BEGIN DATA TO EXAMINE

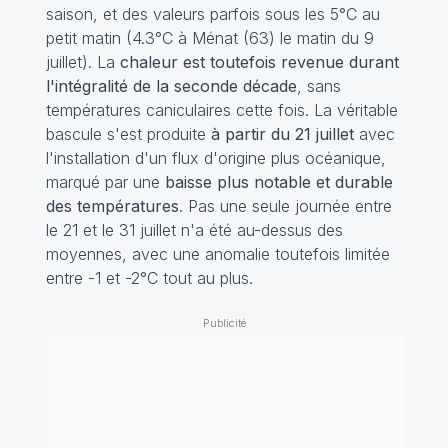
saison, et des valeurs parfois sous les 5°C au
petit matin (4.3°C à Ménat (63) le matin du 9
juillet). La
chaleur est toutefois revenue durant
l'intégralité de la seconde décade
, sans
températures caniculaires cette fois. La véritable
bascule s'est produite
à partir du 21 juillet
avec
l'installation d'un flux d'origine plus océanique,
marqué par une
baisse plus notable et durable
des températures
. Pas une seule journée entre
le 21 et le 31 juillet n'a été au-dessus des
moyennes, avec une anomalie toutefois limitée
entre -1 et -2°C tout au plus.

END DATA TO EXAMINE

- TASK INSTRUCTIONS:
Print only the lines from the one with "à partir du 21 juillet" to the end of the records, both included.

- RESULT FOR THIS TASK:
à partir du 21 juillet
avec
l'installation d'un flux d'origine plus océanique,
marqué par une
baisse plus notable et durable
des températures
. Pas une seule journée entre
le 21 et le 31 juillet n'a été au-dessus des
moyennes, avec une anomalie toutefois limitée
entre -1 et -2°C tout au plus.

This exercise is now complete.